Intuition for expectation of discrete random variable that takes positive integers If $X$ is a discrete random variable that takes values on the positive integers, it is true that
$$E(X) = \sum_{k=1}^{\infty} P(X \ge k)\;.$$
I know how to prove this (by expressing the summand as a sum of all probabilities going from $n=k$ to $n=\infty$ and then playing around with the double sums) but I'm having trouble developing an intuition for why the above result holds.
I am thinking of a number line where the equation says that if I'm stepping through $k$ from $1$ to $\infty$ and take the sum of probabilities of everything to the right of $k$ at each step, that gives the expectation of $X$, which does not make sense to me.
This can be flipped to be $1 - \sum_{k=1}^{\infty} P(x \le k)$, whose interpretation would then be stepping though $k$ but summing the probabilities of everything to the left of $k$ at each step, but this does not help me understand either.
The result is from exercise 4.7.8 in Rice's statistics book.

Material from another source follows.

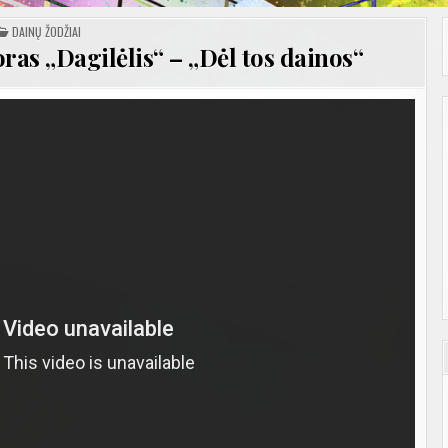
POSTED
DAINŲ ŽODŽIAI
IN
ras „Dagilėlis“ – „Dėl tos dainos“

 A: One way to see this is as follows:
For a discrete random variable $X$, we obviously have that
$$E[X] = \sum_{k=1}^\infty kP(X=k)$$
so our goal is to see how $\sum_{k=1}^{\infty} P(X\geq k)$ relates to that. Since $X$ is a discrete rv, we also have that
$$P(X>n) = \sum_{k=n}^{\infty} P(X=k)$$
which in words is saying that $P(X>n)$ is the same as just summing every individual $P(X=k)$ from $n$ onwards. Then if we were to sum all of the $P(X>n)$ from $n=1$ to $\infty$, we have
$$\sum_{n=1}^\infty P(X>n) = \sum_{n=1}^\infty \sum_{k=n}^{\infty} P(X=k)$$
Things get confusing with this double sum, so let's take a moment to think about it intuitively. When $n=1$, we have one $P(X=k)$ for every single $k=1,\dots,\infty$. When $n=2$, we have one $P(X=k)$ for every single $k=2,\dots,\infty$. So every $P(X=k)$ gets another count, except the first one! And it's clear to see that after $n=1$, we will never count another $P(X=1)$ since the sums are $k=n,\dots,\infty$ for any $n$. So we only get one $P(X=1)$. To make things easier on our brain, let's just store them in an infinite dimensional matrix $A$ where the $(i,k)$-th element is whether $P(X=k)$ gets a count for when $n=i$ ($1$ if gets a count, $0$ otherwise). So when $n=1$ (the first row of the matrix), every $P(X=j)$ gets a count. So the first row is just an infinite vector of $1$s. For $n=2$, every $P(X=j)$ for $j\geq 2$ gets a count, so the first entry is $0$, and the rest are all $1$. For $n=3$, every $P(X=j)$ for $j \geq 3$ gets a count, so the first two entries is $0$, and the rest are all $1$.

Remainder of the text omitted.